Return the number of lines below with "BENU" in them, and nothing else.

Segment Start: Given records

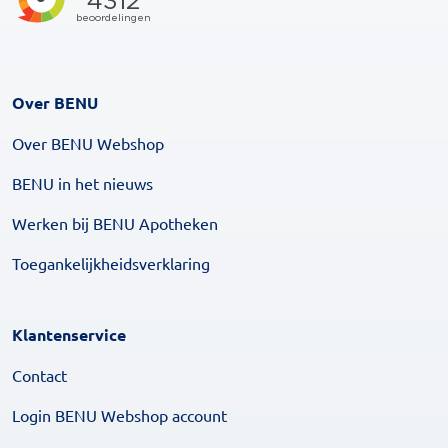
Over BENU
Over BENU Webshop
BENU in het nieuws
Werken bij BENU Apotheken
Toegankelijkheidsverklaring
Klantenservice
Contact
Login BENU Webshop account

Segment End: Given records

-- Solution to this problem --
5